Required work:
Leave the images out, and copy each of the records below exactly.

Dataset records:
_ _ _ _ _

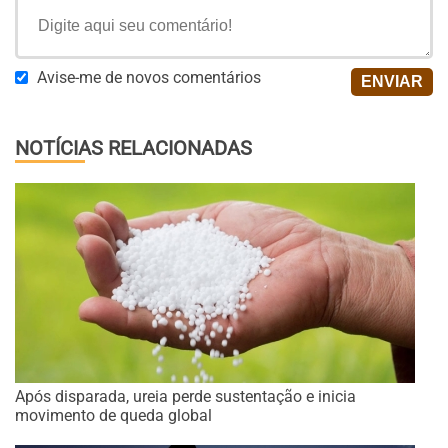
Avise-me de novos comentários
NOTÍCIAS RELACIONADAS
Após disparada, ureia perde sustentação e inicia
movimento de queda global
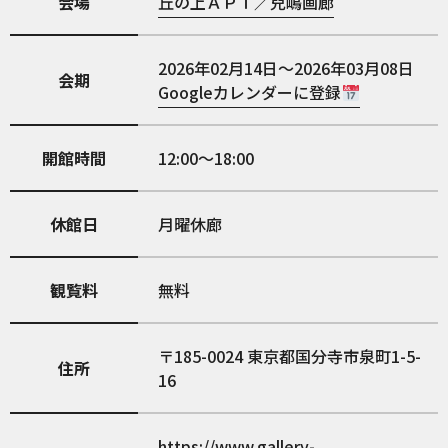
会場
丘の上ＡＰＴ／兒嶋画廊
2026年02月14日～2026年03月08日
会期
Googleカレンダーに登録
開館時間
12:00〜18:00
休館日
月曜休廊
観覧料
無料
185-0024
東京都国分寺市泉町1-5-
住所
16
https://www.gallery-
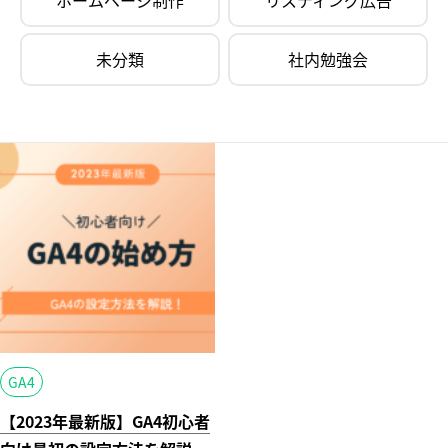
ホームページ制作
リスティング広告
未分類
社内勉強会
GA4
【2023年最新版】GA4初心者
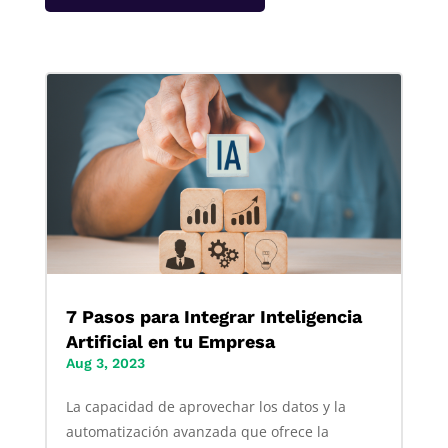
7 Pasos para Integrar Inteligencia
Artificial en tu Empresa
Aug 3, 2023
La capacidad de aprovechar los datos y la
automatización avanzada que ofrece la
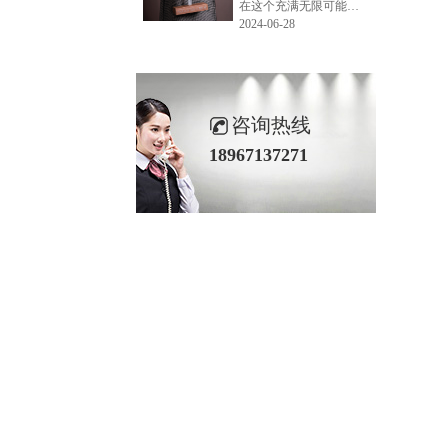
在这个充满无限可能的2024年夏季，LEMONLEE品牌设计师如虎以其非凡的创意与对自然的深刻理解，精心打造的红雪松木球礼盒，在“2024未来·已来——第六届香港新锐当代设计奖”中摘得铜奖。这不仅是对设计师如虎原创设计能力的嘉奖，更是对LEMONLEE品牌的高度认可。
2024-06-28
咨询热线
18967137271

_ _ _ _ _

Result of this task:
Avise-me de novos comentários
NOTÍCIAS RELACIONADAS
Após disparada, ureia perde sustentação e inicia
movimento de queda global
会場
丘の上ＡＰＴ／兒嶋画廊
2026年02月14日～2026年03月08日
会期
Googleカレンダーに登録
開館時間
12:00〜18:00
休館日
月曜休廊
観覧料
無料
185-0024
東京都国分寺市泉町1-5-
住所
16
https://www.gallery-
ホームページ制作
リスティング広告
未分類
社内勉強会
GA4
【2023年最新版】GA4初心者
7 Pasos para Integrar Inteligencia
Artificial en tu Empresa
Aug 3, 2023
La capacidad de aprovechar los datos y la
automatización avanzada que ofrece la
在这个充满无限可能的2024年夏季，LEMONLEE品牌设计师如虎以其非凡的创意与对自然的深刻理解，精心打造的红雪松木球礼盒，在“2024未来·已来——第六届香港新锐当代设计奖”中摘得铜奖。这不仅是对设计师如虎原创设计能力的嘉奖，更是对LEMONLEE品牌的高度认可。
2024-06-28
咨询热线
18967137271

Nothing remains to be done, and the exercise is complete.